BAB 37

15.2K 1.8K 134
                                    

Bab 37

Ola yang sedang duduk seraya mendengarkan lagu lewat earphone yang terpasang di telinganya pun mengangguk di saat mendapat isyarat dari mamanya untuk melepas benda tersebut. Kedua tangan mungilnya bergerak untuk melepas benda kecil yang menyumbat telinganya itu.

"Ya, kenapa, Ma? Mau maskeran sekarang?" tanyanya membuat mamanya itu mendengkus pelan, sebelum akhirnya menggeleng sambil tersenyum. "Ada yang mau Mama bicarakan sama kamu."

Ola berdecak. "Mama akhir-akhir ini sok misterius banget, sih." Alih-alih menanggapi ucapan mamanya dengan serius, perempuan itu malah menggoda sang mama.

"Kamu yang hubungi Om Bram tadi pagi?" tanya Martha akhirnya, to the point, membuat Ola pun terdiam, sebelum mengangguk mengakui. Lagi pula sepertinya mamanya pasti sudah mencurigainya. "Sorry, Ola terpaksa diam-diam ambil nomor Om Bram dari Mama tadi pagi." Perempuan itu beranjak dari tempat duduknya, untuk beralih ke samping sang mama. Memeluk pinggang mamanya, seraya berkata, "Mama nggak marah, kan?"

Martha membuang napasnya. Tangannya bergerak untuk melepaskan pelukan dari putrinya. "Kami sudah selesai. Kamu pasti sudah tahu itu, kan?"

"Why, Mama? Please, jangan bikin Ola tambah merasa bersalah." Ola berkata dengan penuh putus asa, tak menyangka kalau mamanya akan sekekeh ini dengan keputusannya.

"Nggak ada sangkut-pautnya sama kamu sama sekali." Martha berucap dengan tegas dan serius. Ola terdiam dibuatnya. Memang sangat susah untuk membujuk mamanya ini. Ola merasa deja vu dengan nada bicara sang mama, sama persis saat mengutarakan berita perceraian padanya beberapa waktu lalu.

Setelah itu, keduanya hanya terdiam dan hanya deru napas yang saling bersahutan yang terdengar. Martha pun beranjak dari tempatnya membuat Ola mendongak menatap sang mama dengan sendu. Mamanya memang terlihat tampak kuat, tetapi Ola sangat yakin kalau keadaan mamanya tidak cukup baik-baik saja. Kalau sudah seperti ini, apa yang harus dia lakukan? Demi apa pun, meski dia pernah merasa kecewa atas perceraian orang tuanya, Ola tetap ingin mereka bahagia.

"Raza sedang dalam perjalanan buat jemput kamu. Siap-siap, gih."

"What?!" Ola memekik cukup kencang, jelas sangat kaget, membuat mamanya itu terkekeh geli melihat ekspresi putrinya. Satu tangannya mendarat di puncak kepala putrinya, lalu mengusapnya pelan. "Katanya kalian ada janji.

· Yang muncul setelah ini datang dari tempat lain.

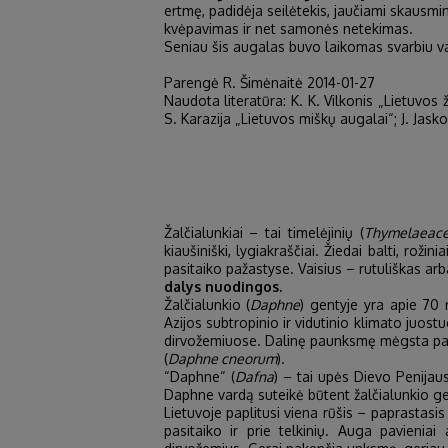
ertmę, padidėja seilėtekis, jaučiami skausmi
kvėpavimas ir net samonės netekimas.
Seniau šis augalas buvo laikomas svarbiu va
Parengė R. Šimėnaitė 2014-01-27
Naudota literatūra: K. K. Vilkonis „Lietuvos 
S. Karazija „Lietuvos miškų augalai“; J. Jask
Žalčialunkiai – tai timelėjinių (
Thymelaeac
kiaušiniški, lygiakraščiai. Žiedai balti, rožin
pasitaiko pažastyse. Vaisius – rutuliškas ar
dalys nuodingos.
Žalčialunkio (
Daphne
) gentyje yra apie 70 
Azijos subtropinio ir vidutinio klimato juo
dirvožemiuose. Dalinę paunksmę mėgsta papr
(
Daphne cneorum
).
“Daphne“ (
Dafna
) – tai upės Dievo Penijau
Daphne vardą suteikė būtent žalčialunkio ge
Lietuvoje paplitusi viena rūšis – paprastasis 
pasitaiko ir prie telkinių. Auga pavienia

Lupa?"

Ola masih terdiam di tempatnya, tetapi kernyitan di dahinya cukup jelas memperlihatkan kondisi perempuan itu. Apalagi diikuti dengan gelengan setelahnya. "Ola nggak ada janji sama Raza, kok, yang ada ... malam ini janji kita buat maskeran, kan?"

Suara dentingan bel membuat keduanya saling berpandangan. di saat mamanya tersenyum, Ola hanya manyun dan menggeleng. Dia tak merasa telah membuat janji. Ditambah, pacarnya itu sama sekali tak menyinggungnya tadi sore. Ada apa sebenarnya ini?

"Siap-siap aja dulu. Pintu biar Mama yang buka. Itu pasti pacar kamu."

Ola menggerutu di tempatnya, tetapi tak urung menuruti ucapan sang mama. Di setiap langkah menuju kamarnya, Ola berpikir. Perempuan itu mencoba mengingat ada janji apa mereka malam ini?

Ah, atau ini hanyalah akal-akalan sang mama untuk menghindarinya, kan?

Ola berdecak pelan, pasti itu. Selepas mencuci muka, tanpa mandi karena sudah tadi sore. Ola pun segera bersiap. Beberapa belas menit kemudian, dandan kilatnya itu pun selesai. Kaus berwarna putih lengan pendek serta celana jeans telah terpasang rapi di tubuhnya. Cukup mengenakan pakaian kasual, kan? Toh pastinya mereka hanya akan berujung di mal. Apalagi Ola memang tidak membawa banyak pakaian. Pakaian yang lainnya tentu saja masih berada di rumahnya. Meski dia nyaman tinggal di sini, Ola belum berniat untuk pindah. Dia pasti merindukan kamarnya, yang selama ini menjadi tempat berkeluh kesahnya.